=== WHAT YOU HAVE TO DO ===
Retype, without any change, the first line of the records and every line after it through the one containing "o restrictive or".
'''
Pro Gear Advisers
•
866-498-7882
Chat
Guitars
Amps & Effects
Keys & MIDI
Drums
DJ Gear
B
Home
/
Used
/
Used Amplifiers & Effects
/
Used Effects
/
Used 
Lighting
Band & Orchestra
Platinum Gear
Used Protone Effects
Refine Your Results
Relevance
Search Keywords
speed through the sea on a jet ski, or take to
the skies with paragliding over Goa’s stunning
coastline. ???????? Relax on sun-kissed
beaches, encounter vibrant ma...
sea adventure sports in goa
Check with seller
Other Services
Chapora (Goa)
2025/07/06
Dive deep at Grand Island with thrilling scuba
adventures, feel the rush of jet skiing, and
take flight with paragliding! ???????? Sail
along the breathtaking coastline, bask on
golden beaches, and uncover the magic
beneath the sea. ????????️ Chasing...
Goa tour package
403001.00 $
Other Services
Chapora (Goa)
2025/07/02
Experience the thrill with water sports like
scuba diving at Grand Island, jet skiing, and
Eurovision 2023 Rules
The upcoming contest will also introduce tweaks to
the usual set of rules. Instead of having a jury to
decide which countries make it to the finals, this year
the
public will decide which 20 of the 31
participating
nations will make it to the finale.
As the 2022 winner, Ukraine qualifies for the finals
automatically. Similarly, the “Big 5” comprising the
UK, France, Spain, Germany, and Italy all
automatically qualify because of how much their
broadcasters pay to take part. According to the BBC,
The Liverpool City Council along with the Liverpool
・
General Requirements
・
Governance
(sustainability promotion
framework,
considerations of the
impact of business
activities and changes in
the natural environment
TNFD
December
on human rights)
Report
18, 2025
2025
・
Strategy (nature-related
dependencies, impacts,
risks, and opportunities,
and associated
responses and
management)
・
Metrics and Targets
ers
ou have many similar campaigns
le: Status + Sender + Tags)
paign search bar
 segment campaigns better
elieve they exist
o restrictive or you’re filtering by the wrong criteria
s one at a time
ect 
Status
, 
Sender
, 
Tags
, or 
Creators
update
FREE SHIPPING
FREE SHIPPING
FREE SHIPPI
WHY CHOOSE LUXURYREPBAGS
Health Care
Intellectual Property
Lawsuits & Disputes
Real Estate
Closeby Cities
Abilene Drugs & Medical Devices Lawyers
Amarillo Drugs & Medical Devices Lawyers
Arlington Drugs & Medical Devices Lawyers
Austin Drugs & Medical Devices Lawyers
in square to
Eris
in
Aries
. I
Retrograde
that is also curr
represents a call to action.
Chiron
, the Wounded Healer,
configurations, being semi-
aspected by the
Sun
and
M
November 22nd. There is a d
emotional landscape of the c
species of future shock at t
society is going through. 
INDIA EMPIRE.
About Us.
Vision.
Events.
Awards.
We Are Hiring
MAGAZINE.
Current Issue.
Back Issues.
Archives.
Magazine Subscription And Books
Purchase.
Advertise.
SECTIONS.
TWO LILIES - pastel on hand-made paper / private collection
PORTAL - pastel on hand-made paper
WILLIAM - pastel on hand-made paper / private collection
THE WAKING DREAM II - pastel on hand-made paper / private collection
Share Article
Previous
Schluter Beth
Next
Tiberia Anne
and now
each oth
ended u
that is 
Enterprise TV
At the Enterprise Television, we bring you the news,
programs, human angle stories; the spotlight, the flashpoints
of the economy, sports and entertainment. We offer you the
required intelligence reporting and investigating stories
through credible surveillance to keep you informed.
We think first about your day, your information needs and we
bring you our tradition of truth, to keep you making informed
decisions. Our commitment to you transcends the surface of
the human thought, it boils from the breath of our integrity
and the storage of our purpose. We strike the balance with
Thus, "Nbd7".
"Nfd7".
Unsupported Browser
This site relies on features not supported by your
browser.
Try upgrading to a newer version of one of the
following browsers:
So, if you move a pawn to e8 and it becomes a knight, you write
'''
=== RESULT FOR THIS TASK ===
Pro Gear Advisers
•
866-498-7882
Chat
Guitars
Amps & Effects
Keys & MIDI
Drums
DJ Gear
B
Home
/
Used
/
Used Amplifiers & Effects
/
Used Effects
/
Used 
Lighting
Band & Orchestra
Platinum Gear
Used Protone Effects
Refine Your Results
Relevance
Search Keywords
speed through the sea on a jet ski, or take to
the skies with paragliding over Goa’s stunning
coastline. ???????? Relax on sun-kissed
beaches, encounter vibrant ma...
sea adventure sports in goa
Check with seller
Other Services
Chapora (Goa)
2025/07/06
Dive deep at Grand Island with thrilling scuba
adventures, feel the rush of jet skiing, and
take flight with paragliding! ???????? Sail
along the breathtaking coastline, bask on
golden beaches, and uncover the magic
beneath the sea. ????????️ Chasing...
Goa tour package
403001.00 $
Other Services
Chapora (Goa)
2025/07/02
Experience the thrill with water sports like
scuba diving at Grand Island, jet skiing, and
Eurovision 2023 Rules
The upcoming contest will also introduce tweaks to
the usual set of rules. Instead of having a jury to
decide which countries make it to the finals, this year
the
public will decide which 20 of the 31
participating
nations will make it to the finale.
As the 2022 winner, Ukraine qualifies for the finals
automatically. Similarly, the “Big 5” comprising the
UK, France, Spain, Germany, and Italy all
automatically qualify because of how much their
broadcasters pay to take part. According to the BBC,
The Liverpool City Council along with the Liverpool
・
General Requirements
・
Governance
(sustainability promotion
framework,
considerations of the
impact of business
activities and changes in
the natural environment
TNFD
December
on human rights)
Report
18, 2025
2025
・
Strategy (nature-related
dependencies, impacts,
risks, and opportunities,
and associated
responses and
management)
・
Metrics and Targets
ers
ou have many similar campaigns
le: Status + Sender + Tags)
paign search bar
 segment campaigns better
elieve they exist
o restrictive or you’re filtering by the wrong criteria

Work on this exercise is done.